Nottingham rail station fire being treated as arson
A huge fire that closed Nottingham railway station is being treated as arson.
At its peak 10 fire crews were tackling the fire, which began at about 06:30 GMT.
Flames were seen coming from the station's roof and smoke filled the foyer, prompting the building's evacuation.
Supt Sandra England said: "We now have reason to believe the fire may have been started deliberately."
She added: "Cordons remain in place around the area and trains are not running. It is likely the station will remain closed for the rest of the day."
Incident commander Bryn Coleman, from Nottinghamshire Fire and Rescue, said crews faced "arduous" conditions when they arrived to tackle the "severe" fire that spread across the concourse.
He described the operation as "difficult and protracted".
He added the fire was believed to have started in a toilet.

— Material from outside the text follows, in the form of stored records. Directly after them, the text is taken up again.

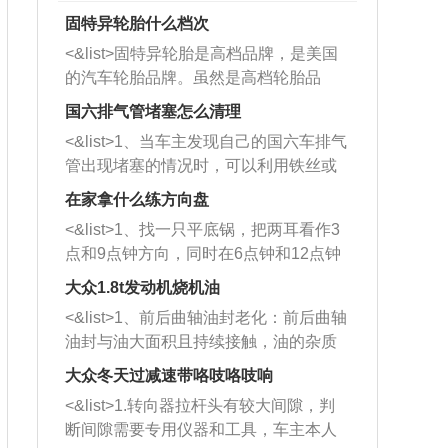
固特异轮胎什么档次
<&list>固特异轮胎是高档品牌，是美国
的汽车轮胎品牌。虽然是高档轮胎品
牌，但是中高低端的轮胎都有生产，这
国六排气管堵塞怎么清理
也是为了更好的开拓市场。
<&list>1、当车主发现自己的国六车排气
管出现堵塞的情况时，可以利用铁丝或
者是细棍，直接将杂物给取出来，如果
在家拿什么练方向盘
堵塞情况比较严重，也可以采取应急措
<&list>1、找一只平底锅，把两耳看作3
施。 <&list>2、直接利用木棍将所有的
点和9点钟方向，同时在6点钟和12点钟
杂物推到排气管里面的位置处，然后将
方向做一个标记。 <&list>2、双手握住
三元催化器拆解开，就可以将堵塞的东
大众1.8t发动机烧机油
平底锅两耳，然后往左打半圈、一圈、
西取出来。但如果是因为积碳过多引起
<&list>1、前后曲轴油封老化：前后曲轴
一圈半的练习，往右同样也要打相同的
的堵塞，就需要将三元催化器泡在草酸
油封与油大面积且持续接触，油的杂质
圈数。 <&list>3、最后强调要反复练
中进行清洗。 <&list>3、也可以利用清
和发动机内持续温度变化使其密封效果
习，这样就可以形成肌肉记忆，在真实
大众冬天过减速带咯吱咯吱响
洗剂对堵塞的情况得到解决，将清洗剂
逐渐减弱，导致渗油或漏油。<&list>2、
驾驶车辆时，不需要记忆也能打好方
放在燃油箱中，与燃油混合后，车辆启
<&list>1.转向器拉杆头有较大间隙，判
活塞间隙过大：积碳会使活塞环与缸体
向。
动时，就可以和汽油一起进入到燃烧
断间隙需要专用仪器和工具，车主本人
的间隙扩大，导致机油流入燃烧室中，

The fire service confirmed in the early afternoon that a joint investigation with the British Transport Police was already under way.
At 17:00 GMT crews were still at the scene dealing with the fire, which has been brought under control.
British Transport Police said it was an "ongoing incident" and said the station was "unlikely" to be open by Saturday.
Supt Sandra England said: "Even if some trains are running by tomorrow, there will be an extremely limited service with many delays, cancellations and overcrowding."
She advised football fans travelling to and from Nottingham for matches on Saturday not to attempt to travel by train.
East Midlands Trains said while no-one was injured and everyone was accounted for, all services, including trains to London St Pancras, Liverpool, Leicester and Norwich, have been disrupted.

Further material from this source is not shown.